Yes, but I had to go back after doing the dialler, and it works!
Summary:
-       Create 4 numbers on the controller
-   Create a Line Group “2” for “Outbound dialler” calling it “Message Playback”, save
-   Give Line Group “2” 4 ports linked to the controller numbers, save
-   Create a Dialler “0” called “Message Playback” with a blank access code, save
-   Back into Line Group “2”, “Dialler” tab and tick the “Message Playback” dialler just created, save
-   Commit then activate.

895
Mitel Software Applications / Re: UCA Client - Request Playback Call
« on: September 21, 2015, 07:36:22 PM »
I'm having the exact same issue.
(NuPoint with MiCollab)
I can't see any "Call me" phone number on the mailbox.

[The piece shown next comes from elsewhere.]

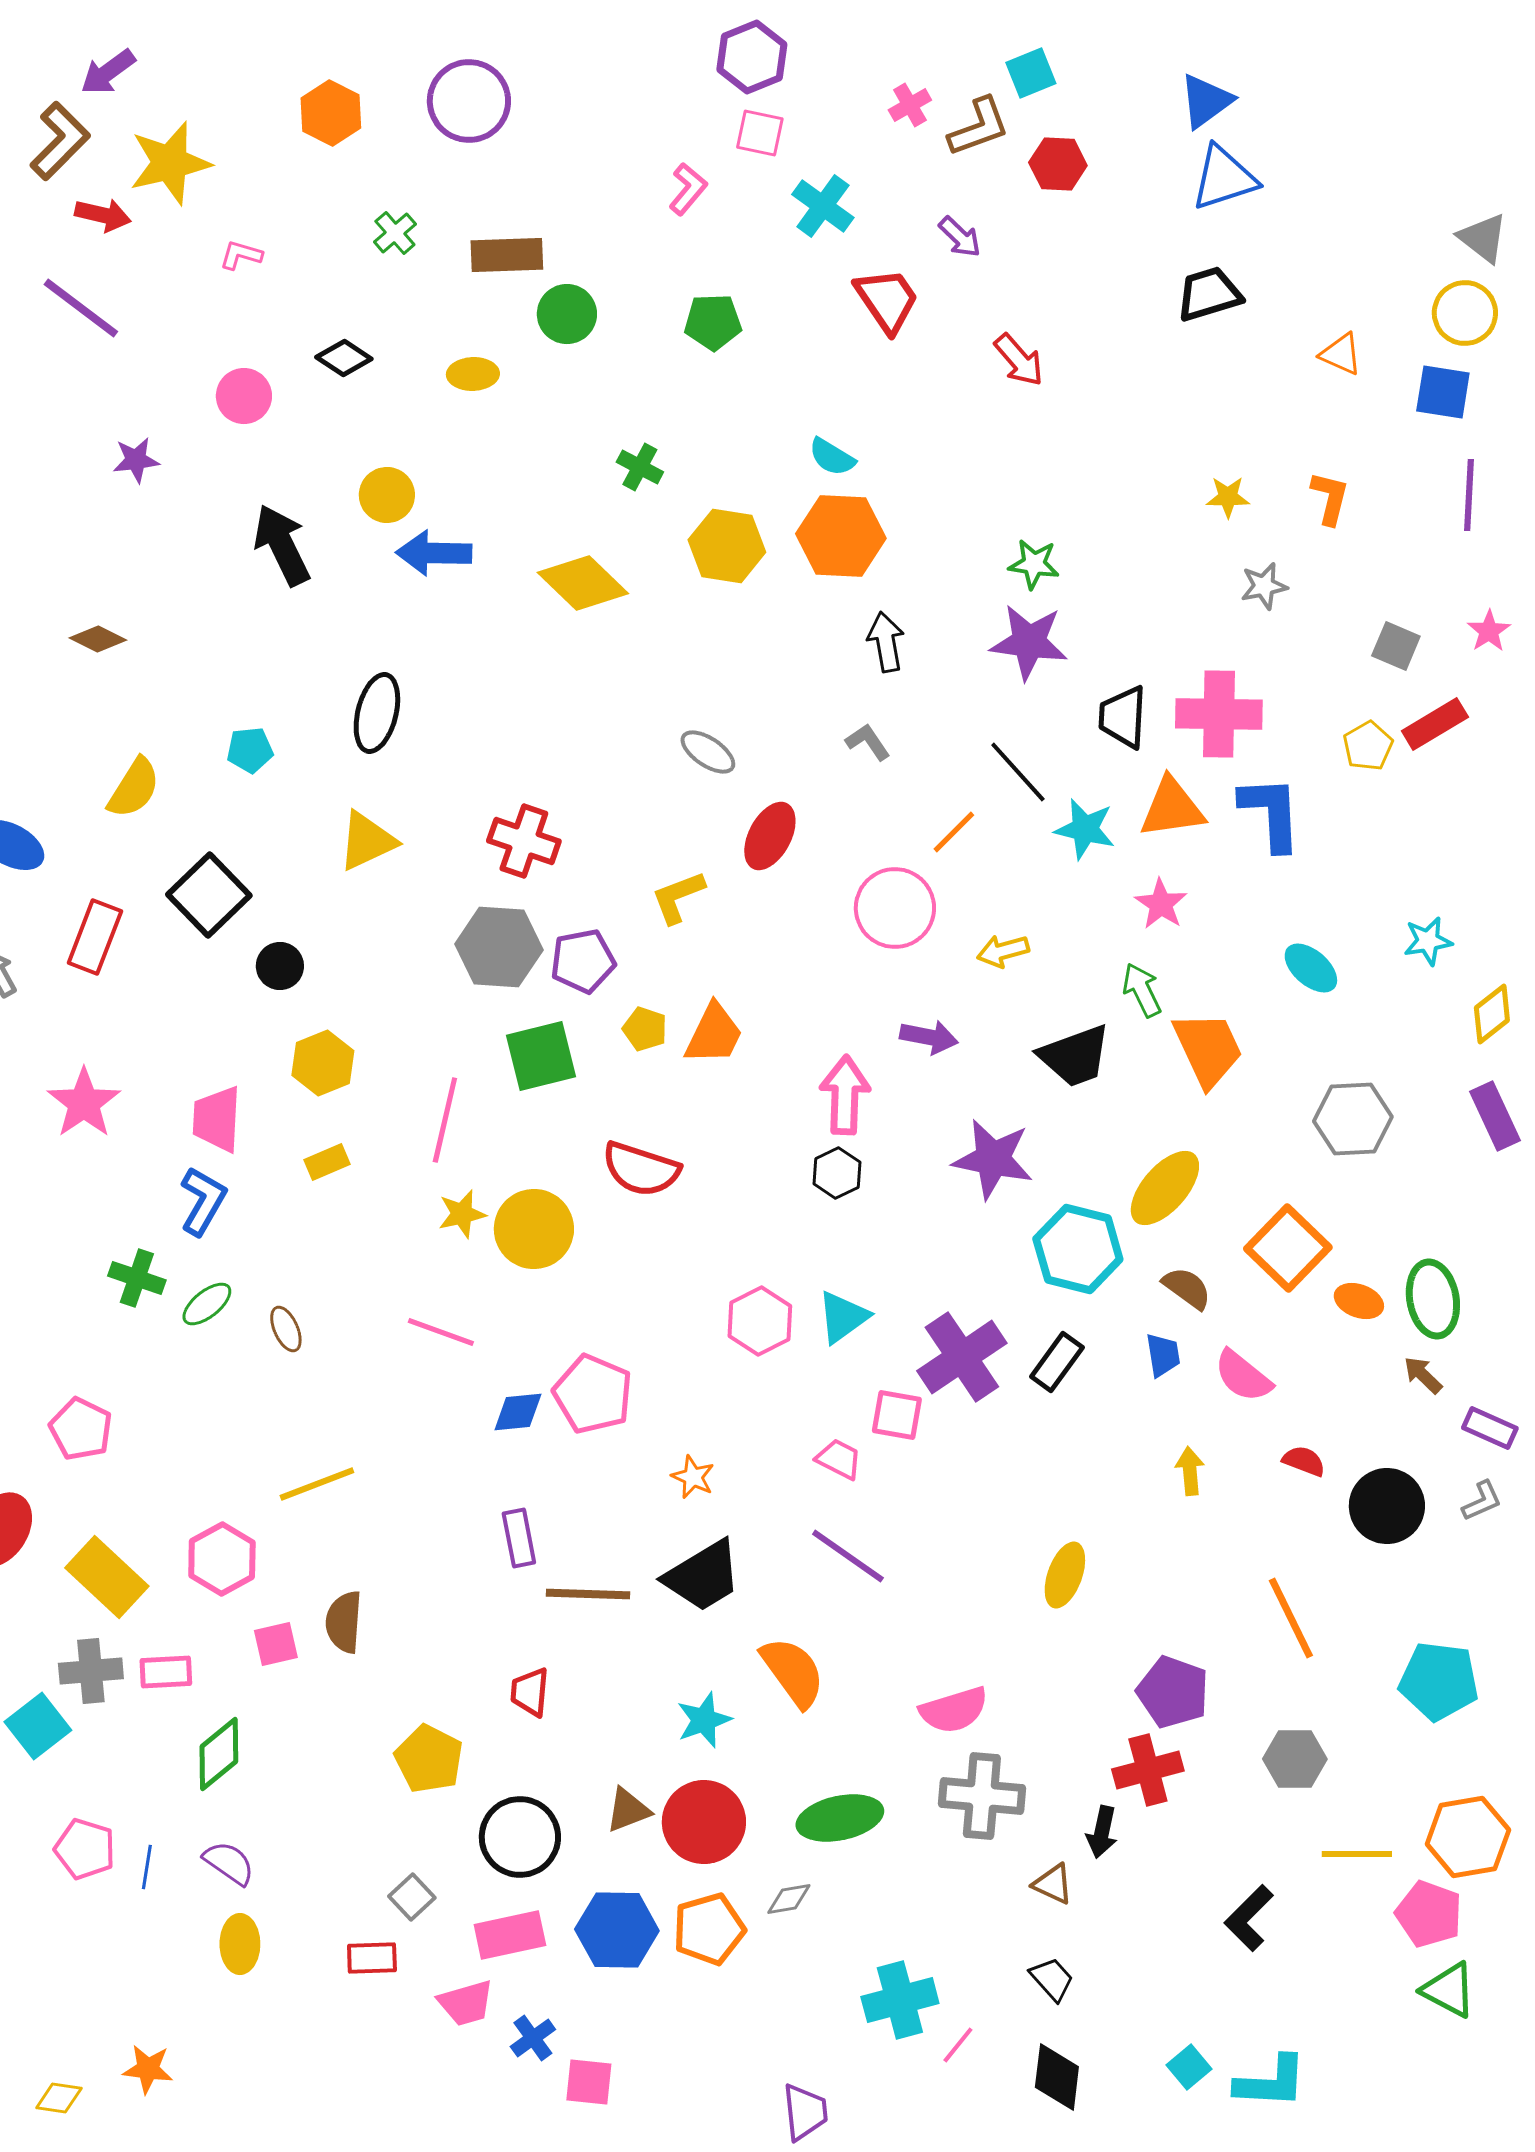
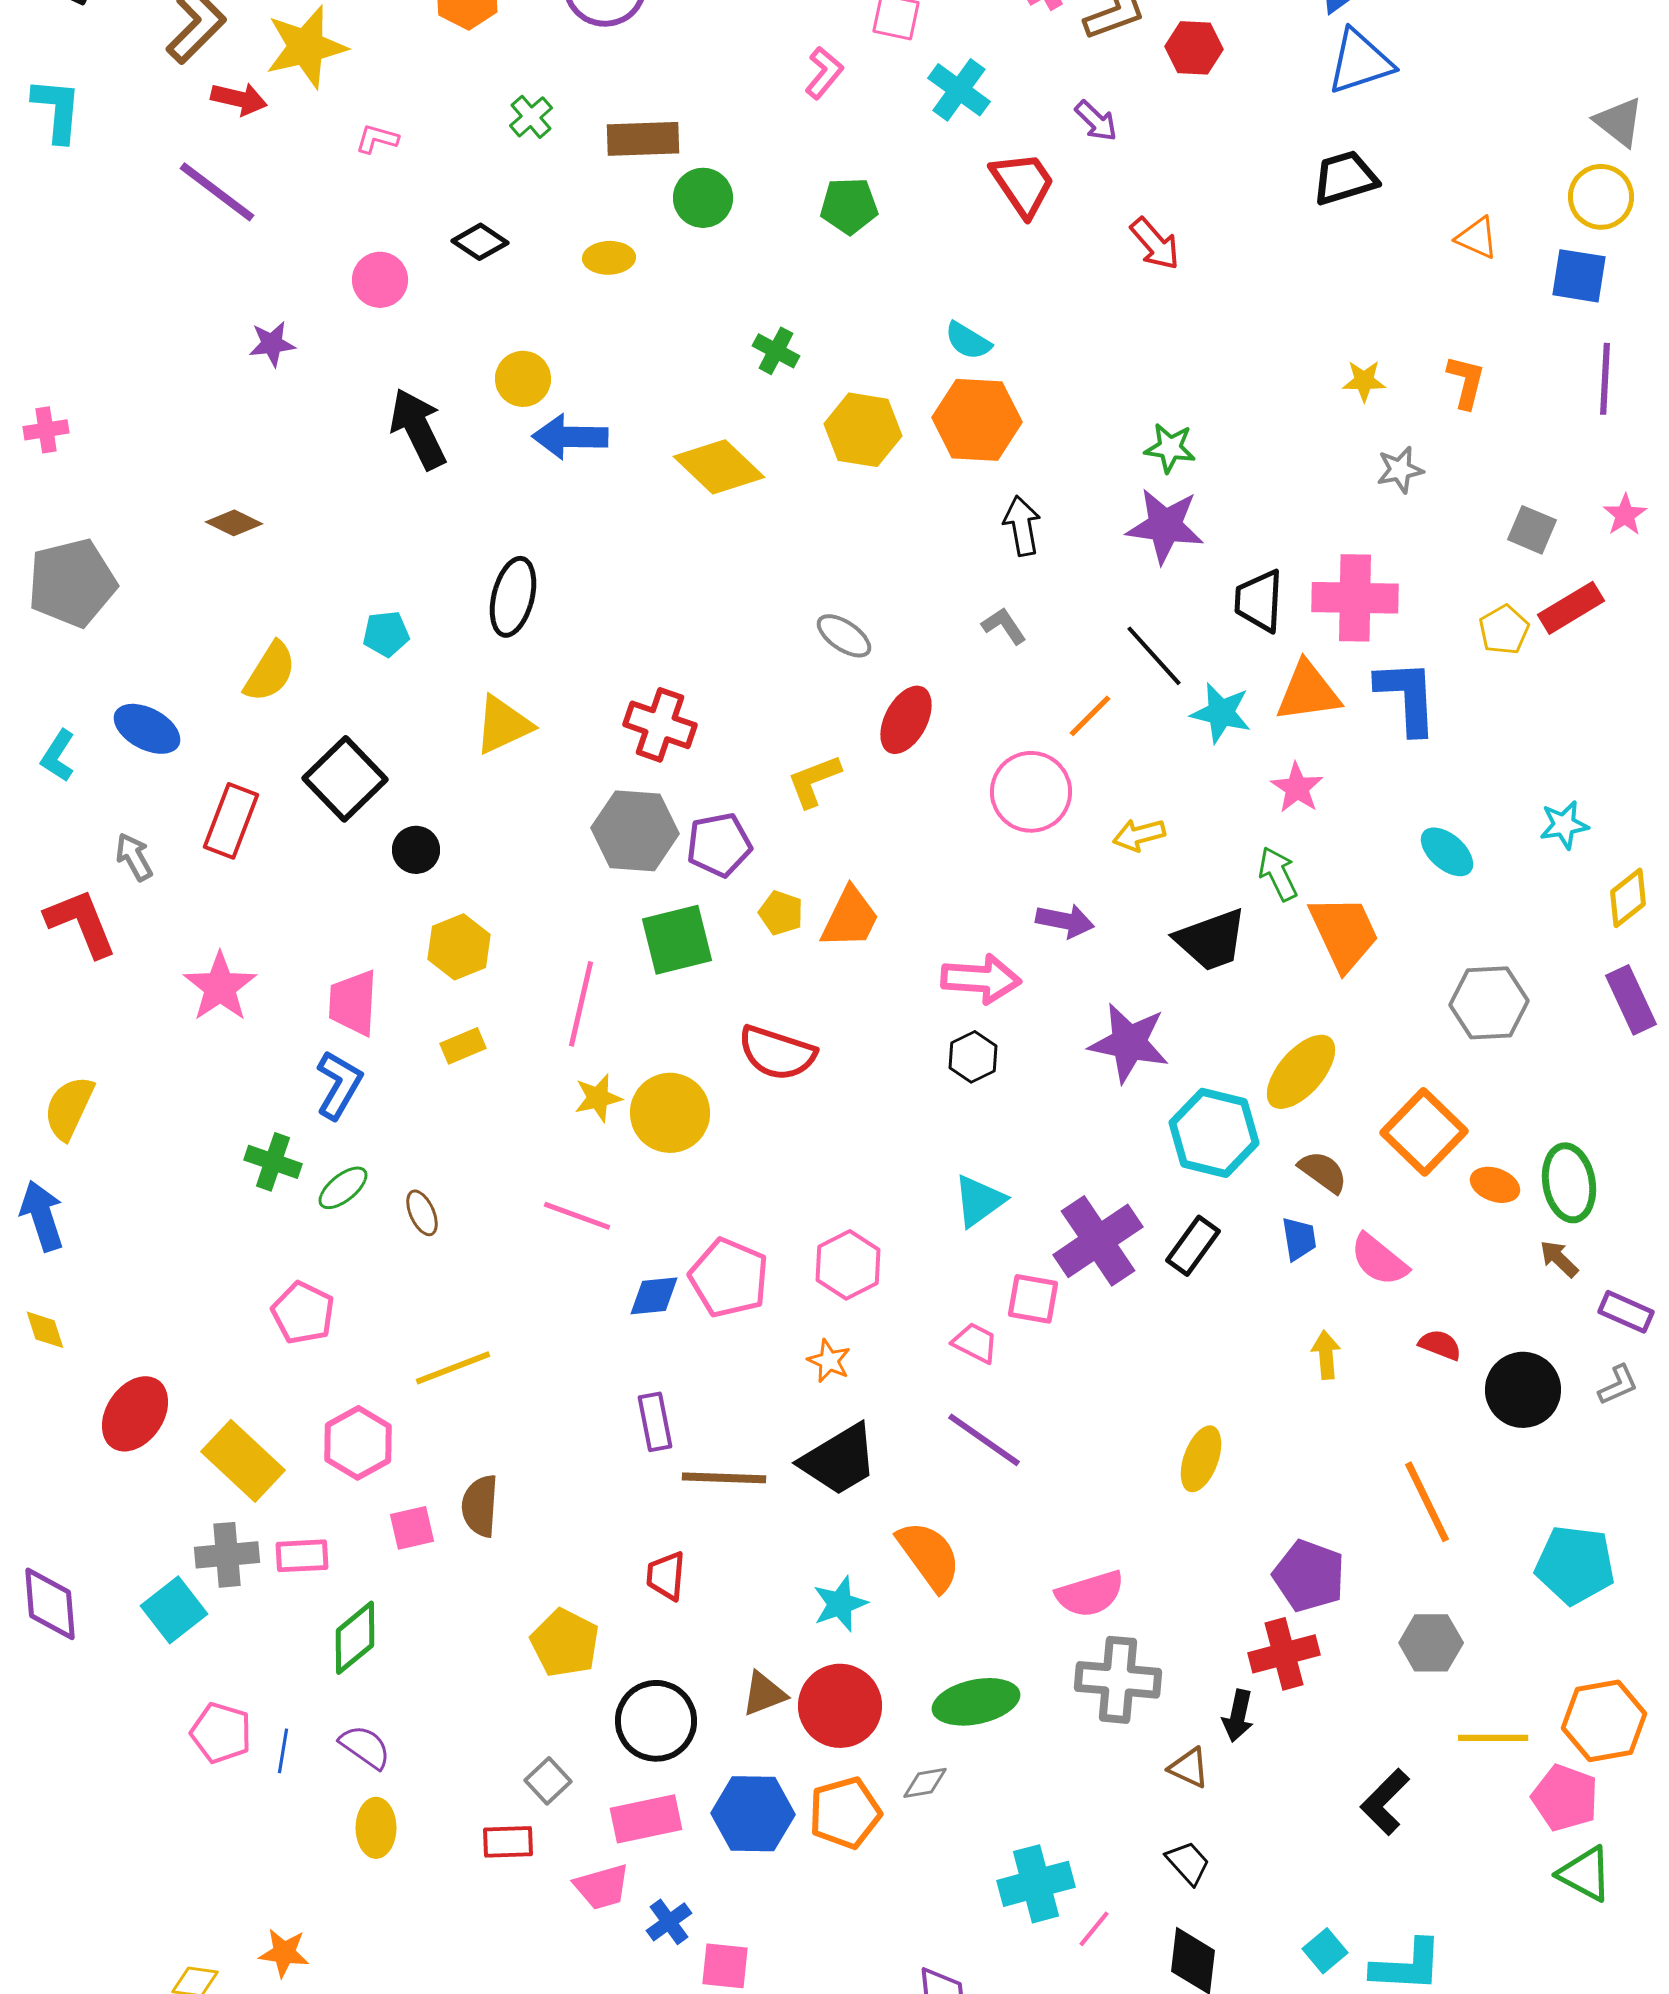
pink arrow: (845, 1095) -> (981, 979), turned 92
pink hexagon: (760, 1321) -> (848, 1265), moved
pink pentagon: (81, 1429) -> (303, 1313), moved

In any case, with a few hundred mailboxes, I'm hoping for an answer that doesn't involve editing individual mailboxes...

896
My team recently tried this, by trying to match up the names as you refer to, but without luck.
 
We would love to know how to make single-point provisioning tie in to a defined handset template.

897
OK, this is driving me crazy - I know it's here somewhere: where do I configure the MiCollab client to always use an extra "0" when dialling an external contact?
I've found it before but not anymore...

898
The following Microsoft Technet article describes how you can fire up a Lync chat session from an embedded link:
https://technet.microsoft.com/en-us/library/gg398376(v=ocs.15).aspx
 
example:
im:<sip:user1@host><sip:user2@host>

I'm wondering if anybody has found the best equivalent to do this with the MiCollab client?
 






899
Mitel MiVoice Business/MCD/3300 / Re: activate call waiting
« on: July 24, 2015, 12:56:24 AM »
"Automatic camp-on is only supported for phones without softkeys, ONS stations, and trunks."

Its not possible on sets with softkeys. That is from the help file.

Can I just get this clarified: does "automatic camp-on" mean the same thing as call waiting?
 
What I would normally expect is that an incoming call to a busy handset is alerted on the handset as a "call waiting" for a short period to give the handset user the opportunity to place his 1st call on hold and answer the 2nd call.
 
Are we saying this is not possible in an environment with 5300-series handsets using MiCollab?